C’est à ce moment que le programme d’aide au développement entrepreneurial de la SODEC entre en jeu : « Quand on a verbalisé nos besoins, le terme plan d’affaires s’est imposé, c’est pour ça qu’on est allé chercher l’aide de la SODEC. »
Le Pantoum a soumis sa demande au volet Acquisition d’expertise du programme. Pour être admissibles, les projets soumis à ce volet doivent être de nature à permettre à l’entreprise de franchir une étape décisive de son développement.
Avec ce soutien, Le Pantoum (devenu un OBNL sous le nom de Création Le Pantoum) a pu embaucher une firme et obtenir une étude de son marché pour procéder à l’examen de son modèle d’affaires.
Ces démarches ont permis d’identifier la clientèle (le public et les utilisateurs), de préciser le fonctionnement du lieu, de cerner son positionnement dans l’écosystème culturel québécois et de produire un plan d’affaires cohérent et tourné vers l’avenir.
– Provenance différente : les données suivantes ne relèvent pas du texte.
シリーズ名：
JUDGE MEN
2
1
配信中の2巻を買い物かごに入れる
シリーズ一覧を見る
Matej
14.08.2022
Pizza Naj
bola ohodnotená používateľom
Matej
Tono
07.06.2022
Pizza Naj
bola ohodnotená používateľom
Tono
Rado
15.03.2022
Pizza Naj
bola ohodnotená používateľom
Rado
L’étude de marché a démontré que Le Pantoum disposait d’un énorme taux de rétention de son public. « Une étude comme ça » ajoute Émilie, « il faut en avoir les moyens, il faut avoir les compétences pour analyser les chiffres. Nous on n’avait pas vraiment une équipe qui travaillait avec nous pour ça. Ce sont des documents super précieux. »
L’étude a également permis à l’organisme de confirmer qu’il occupe une place unique dans l’écosystème culturel québécois. Il n’y a pas, au Québec, d’organisme qui, comme Le Pantoum, offre à la fois des activités de studio d’enregistrement, des locaux de répétition et un lieu de diffusion au moindre coût possible afin que, comme l’explique Émilie, un artiste en voie de professionnalisation puisse s’offrir ses services.
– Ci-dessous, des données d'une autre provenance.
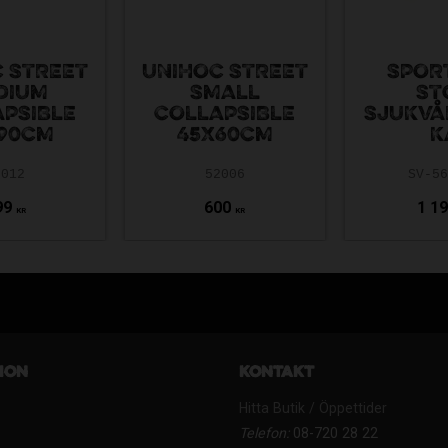
 STREET
UNIHOC STREET
SPOR
DIUM
SMALL
ST
PSIBLE
COLLAPSIBLE
SJUKVÅ
90CM
45X60CM
K
2012
52006
SV-5
99
600
1 1
KR
KR
ion
Kontakt
Hitta Butik / Öppettider
Telefon:
08-720 28 22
« Ça nous a permis d’aller chercher le financement pour acquérir l’immeuble à la hauteur de 1,9 million de dollars, ajoute Émilie. « Et d’aller chercher des subventions importantes pour le rénover. »
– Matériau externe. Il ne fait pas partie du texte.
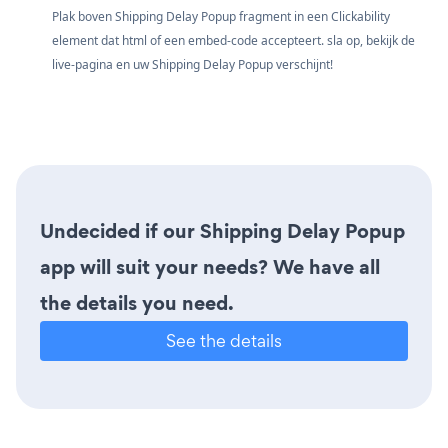
Plak boven Shipping Delay Popup fragment in een Clickability
element dat html of een embed-code accepteert. sla op, bekijk de
live-pagina en uw Shipping Delay Popup verschijnt!
Undecided if our Shipping Delay Popup
app will suit your needs? We have all
the details you need.
See the details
Le Pantoum est maintenant bien outillé pour la suite prévue au plan d’affaires. « On veut continuer, on ne veut pas dénaturer ce qu’on était ». Le plan d’affaires est un outil qui permettra d’assurer la pérennisation de l’initiative et de relancer les activités qui sont au cœur de sa mission. « Tout a été un petit peu mis en pause, justement, parce qu’il a fallu qu’on fasse des travaux quand même majeurs cette année. »
« On était une vieille jeune organisation » souligne Émilie. Maintenant que l’équipe s’est « professionnalisée », comme elle le dit, Le Pantoum se sent en bonne position pour répondre aux besoins du milieu identifiés pendant l’étape de planification.
« Avec notre plan d’affaires on a vu les forces du Pantoum. On va continuer à l’adapter aux nouvelles réalités du milieu. Aller chercher un nouveau public, le rajeunir, aider les artistes, c’est pas mal les prochaines étapes. »
L’équipe va se concentrer sur la poursuite des travaux de rénovation et d’adaptation des locaux. Émilie prévoit que les nouveaux projets devraient être lancés au cours de l’année 2026.
[1] Raphaël Dallaire Ferland. Le Devoir, 23 juil. 2012. Un repaire pour l’underground de Québec.